Eine Dienstunfähigkeitsversicherung ist eine private Invaliditätsversicherung, speziell für einen bestimmten Personenkreis. Bei der Dienstunfähigkeitsversicherung handelt es sich um eine Art Berufsunfähigkeitsversicherung für Zoll-, Feuerwehr-, Justiz- und Polizeibeamte und Soldaten und Richter. Diese Personengruppe ist durch herkömmliche Berufsunfähigkeitsversicherungen nicht ausreichend versorgt und geschützt.

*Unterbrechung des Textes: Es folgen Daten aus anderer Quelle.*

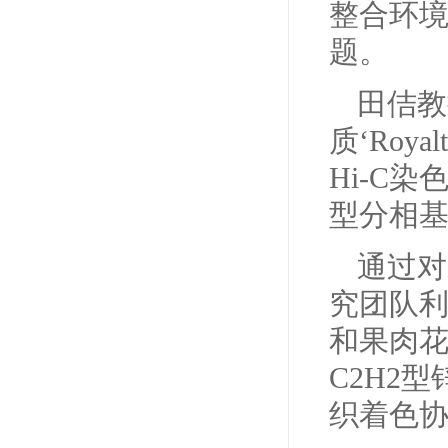
整合环
题。
田佶教
质‘Roy
Hi-C染
型分相
通过对
究团队
和果肉
C2H2
织着色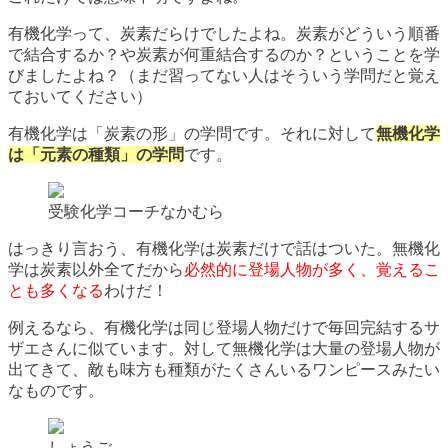
有機化学って、炭素だらけでしたよね。炭素がどういう順番
で結合するか？や炭素が何重結合するのか？ということを学
びましたよね？（まだ習ってない人はそういう学問だと覚え
ておいてください）
有機化学は「炭素の形」の学問です。それに対して
無機化学
は「元素の種類」の学問
です。
受験化学コーチなかむら
はっきり言おう、有機化学は炭素だけで話はついた。無機化
学は炭素以外全てだから
必然的に登場人物が多く、覚えるこ
とも多くなる
わけだ！
例えるなら、有機化学は同じ登場人物だけで毎回完結するサ
ザエさんに似ています。対して無機化学は大量の登場人物が
出てきて、敵も味方も種類がたくさんいるワンピースみたい
なものです。
しょうご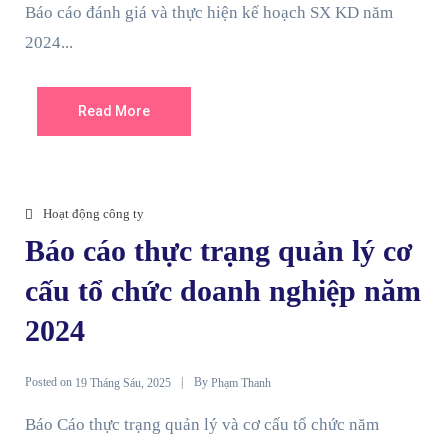
Báo cáo đánh giá và thực hiện kế hoạch SX KD năm
2024...
Read More
Hoạt động công ty
Báo cáo thực trạng quản lý cơ
cấu tổ chức doanh nghiệp năm
2024
Posted on
By
19 Tháng Sáu, 2025
Phạm Thanh
Báo Cáo thực trạng quản lý và cơ cấu tổ chức năm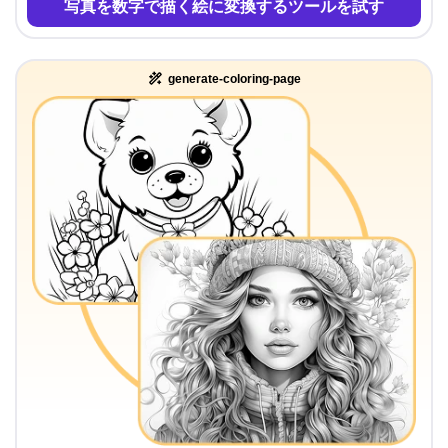
写真を数字で描く絵に変換するツールを試す
generate-coloring-page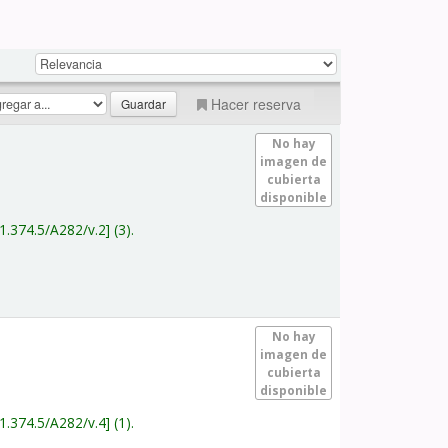
Hacer reserva
No hay
imagen de
cubierta
disponible
1.374.5/A282/v.2
(3).
No hay
imagen de
cubierta
disponible
1.374.5/A282/v.4
(1).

Der Begriff der Dienstunfähigkeit und Dienstunfähigkeitsversicherung stammen aus dem Beamtenrecht und bezeichnet zum einen die Berufsunfähigkeit eines Beamten und dessen Absicherung. Beamte werden demnach nicht berufsunfähig, sondern dienstunfähig.
Schwinden die geistigen oder körperlichen Kräfte eines Beamten und er seine Dienste nicht mehr dauerhaft und in vollem Umfang erfüllen kann, ist er dienstunfähig. In diesem Falle sieht die Regelung so aus: kann der Beamte über die Dauer von sechs Monaten über mindestens drei Monate seinen Dienst nicht mehr ausüben, ist er dienstunfähig. Besteht auch weiterhin die Aussicht, dass er seinen Dienst nicht mehr ausüben kann, kann ihm eine geringwertigere Tätigkeit angeboten werden, um den vorzeitigen Ruhestand zu vermeiden. Die angebotene Tätigkeit muss jedoch mit seinen bisherigen Aufgaben in einem gewissen Zusammenhang stehen.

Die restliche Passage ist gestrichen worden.